### Work instruction
The word "қола" occurs in some lines of the data. Return each such line.
#####
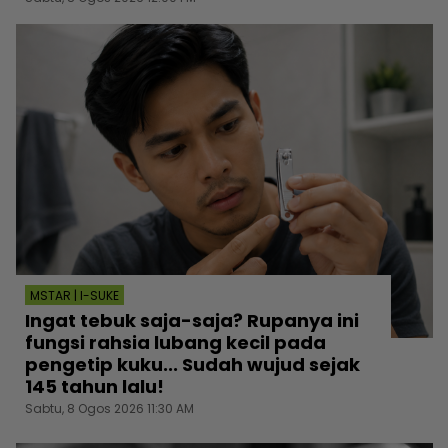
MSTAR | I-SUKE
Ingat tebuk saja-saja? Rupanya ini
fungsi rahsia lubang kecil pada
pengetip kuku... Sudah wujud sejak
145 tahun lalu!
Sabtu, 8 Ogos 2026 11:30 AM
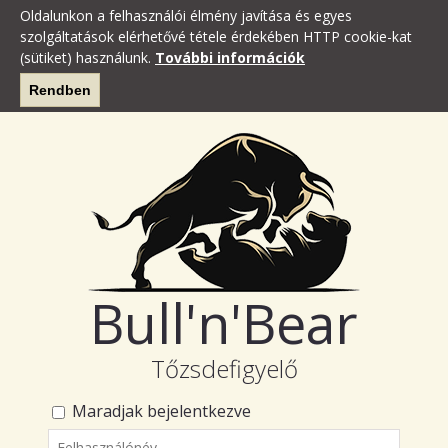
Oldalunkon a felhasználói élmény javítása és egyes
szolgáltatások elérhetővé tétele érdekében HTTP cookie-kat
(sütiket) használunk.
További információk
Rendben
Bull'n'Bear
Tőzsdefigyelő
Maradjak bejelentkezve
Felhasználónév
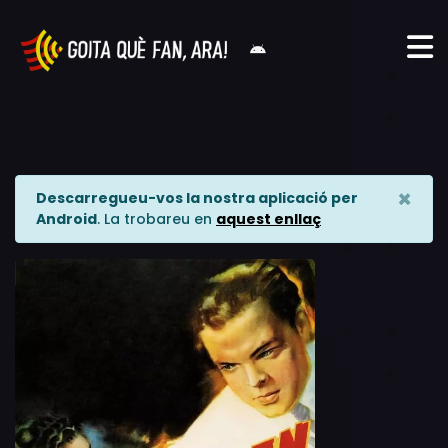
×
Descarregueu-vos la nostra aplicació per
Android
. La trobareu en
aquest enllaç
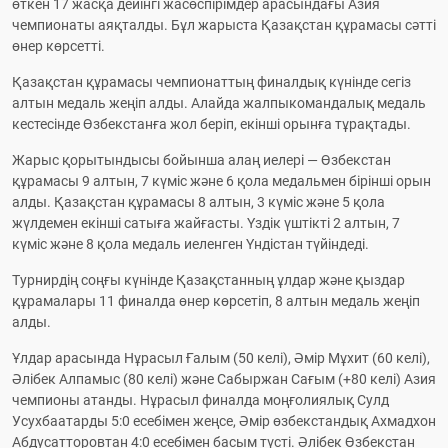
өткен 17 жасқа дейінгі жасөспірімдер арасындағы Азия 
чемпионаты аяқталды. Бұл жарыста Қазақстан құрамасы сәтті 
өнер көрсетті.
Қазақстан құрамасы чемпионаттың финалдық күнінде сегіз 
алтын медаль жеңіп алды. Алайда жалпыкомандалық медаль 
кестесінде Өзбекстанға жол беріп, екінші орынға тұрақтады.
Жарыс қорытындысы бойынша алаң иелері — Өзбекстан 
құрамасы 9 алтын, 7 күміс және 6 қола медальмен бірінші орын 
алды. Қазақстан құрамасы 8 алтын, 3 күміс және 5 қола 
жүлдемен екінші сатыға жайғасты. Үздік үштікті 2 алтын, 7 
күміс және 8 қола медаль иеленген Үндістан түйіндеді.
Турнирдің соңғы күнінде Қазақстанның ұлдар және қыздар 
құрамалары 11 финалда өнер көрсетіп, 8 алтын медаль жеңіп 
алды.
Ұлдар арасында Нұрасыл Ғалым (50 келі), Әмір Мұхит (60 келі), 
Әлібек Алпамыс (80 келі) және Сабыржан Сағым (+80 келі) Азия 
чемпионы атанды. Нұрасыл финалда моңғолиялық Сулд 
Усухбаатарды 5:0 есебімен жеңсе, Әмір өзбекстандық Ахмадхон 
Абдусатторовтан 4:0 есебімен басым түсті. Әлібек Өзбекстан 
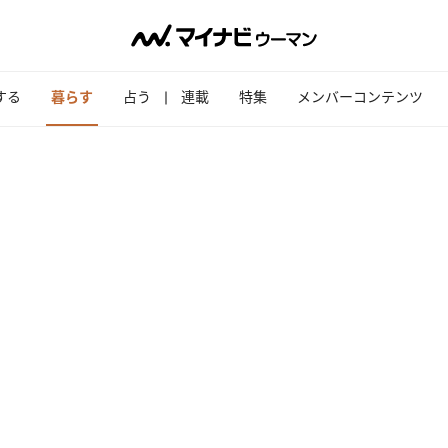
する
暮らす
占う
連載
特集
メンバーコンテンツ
#####
### Expected answer
құрамасы 9 алтын, 7 күміс және 6 қола медальмен бірінші орын 
алды. Қазақстан құрамасы 8 алтын, 3 күміс және 5 қола 
күміс және 8 қола медаль иеленген Үндістан түйіндеді.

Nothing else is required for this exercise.